Enhancing RAG Systems for the CRAG Meta KDD Cup
CS245: Big Data Analytics , UCLA
Developed an enhanced Retrieval-Augmented Generation (RAG) system for the Comprehensive RAG (CRAG) benchmark, part of the 2024 KDD Meta Cup. The system addresses persistent RAG challenges,hallucination, limited recall, and context fragmentation,through a five-stage pipeline with progressive improvements in retrieval, reranking, and generation.
Pipeline Architecture
The system processes queries through five sequential stages:
- Query Classification: Categorizes queries by temporal dynamics (static, slow-changing, fast-changing, real-time) to inform downstream retrieval strategy. Real-time queries prioritize recent references; static queries target stable knowledge.
- Recursive Chunking: Replaces line-by-line chunking with
RecursiveTextSplitter(1000-char chunks, 200-char overlap), preserving semantic coherence across chunk boundaries. - Dense Retrieval: Uses multi-qa-distilbert-cos-v1 (trained on 215M QA pairs) for semantic matching. Time-aware filtering restricts retrieved pages based on query time and page modification timestamps for dynamic queries.
- Reranking: BAAI/bge-reranker-v2-m3 evaluates query-document relevance with fine-grained scores, critical for ambiguous and multi-hop queries.
- Generation: GPT-4o-mini (128K token context) with Chain-of-Thought prompting for structured reasoning, explicit false-premise detection, and time-aware answer generation.
Chain-of-Thought Prompting Strategy
The CoT prompt instructs the model to: classify the question type (8 categories), evaluate reference recency for fast-changing queries, apply multi-step reasoning, respond "I don't know" when references are insufficient, and flag "Invalid question" for false premises.
Results
Progressive component additions showed consistent improvements. The final model (modified_rag_classification_gpt4o) achieved the best overall performance:
| Model Variant | Score | Exact Acc. | Accuracy | Hallucination | Missing |
|---|---|---|---|---|---|
| RAG Baseline (Llama3) | −0.139 | 3.22% | 18.73% | 32.58% | 48.69% |
| RAG Baseline (GPT-4o) | 0.060 | 5.62% | 25.69% | 19.70% | 54.61% |
| + Chunking + Reranking | 0.057 | 7.12% | 32.36% | 26.67% | 40.97% |
| + CoT + Time-Aware (Final) | 0.079 | 15.36% | 35.96% | 28.01% | 36.03% |
Key Findings
- LLM selection produced the largest single improvement: switching from Llama-3.2-3B to GPT-4o-mini dramatically boosted score and reduced hallucination.
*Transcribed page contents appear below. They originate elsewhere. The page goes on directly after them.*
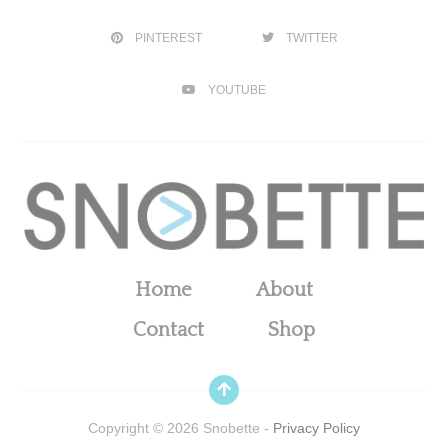
PINTEREST
TWITTER
YOUTUBE
Home
About
Contact
Shop
Copyright ©
2026
Snobette -
Privacy Policy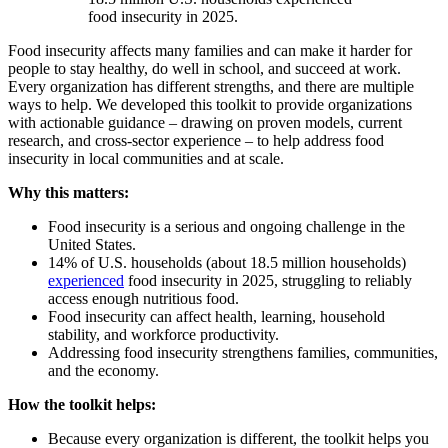
food insecurity in 2025.
Food insecurity affects many families and can make it harder for
people to stay healthy, do well in school, and succeed at work.
Every organization has different strengths, and there are multiple
ways to help. We developed this toolkit to provide organizations
with actionable guidance – drawing on proven models, current
research, and cross-sector experience – to help address food
insecurity in local communities and at scale.
Why this matters:
Food insecurity is a serious and ongoing challenge in the
United States.
14% of U.S. households (about 18.5 million households)
experienced
food insecurity in 2025, struggling to reliably
access enough nutritious food.
Food insecurity can affect health, learning, household
stability, and workforce productivity.
Addressing food insecurity strengthens families, communities,
and the economy.
How the toolkit helps:
Because every organization is different, the toolkit helps you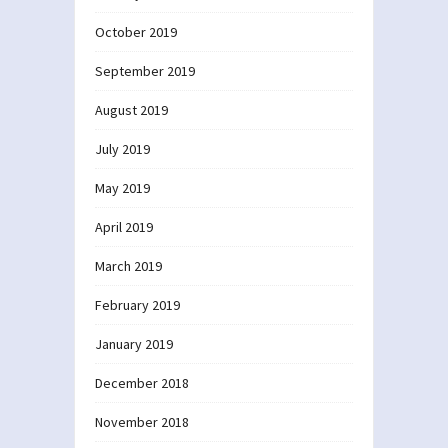
October 2019
September 2019
August 2019
July 2019
May 2019
April 2019
March 2019
February 2019
January 2019
December 2018
November 2018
- False premise handling improved from 0% to 28.76% exact accuracy through explicit CoT instructions,a major breakthrough.
- Domain challenges: Finance remained the hardest domain due to dynamic numerical data. Open-domain queries performed best (42.16% accuracy).
- Temporal dynamics: Static queries (29.59% accuracy) significantly outperformed fast-changing (13.56%) and real-time (9.17%) queries, highlighting retrieval freshness as a bottleneck.
- Trade-off: The final model achieves highest accuracy but not lowest hallucination,improved retrieval sometimes surfaces partially relevant documents that increase hallucination risk.
Code available at github.com/HARRY1708/CRAG_Meta_KDD_cup.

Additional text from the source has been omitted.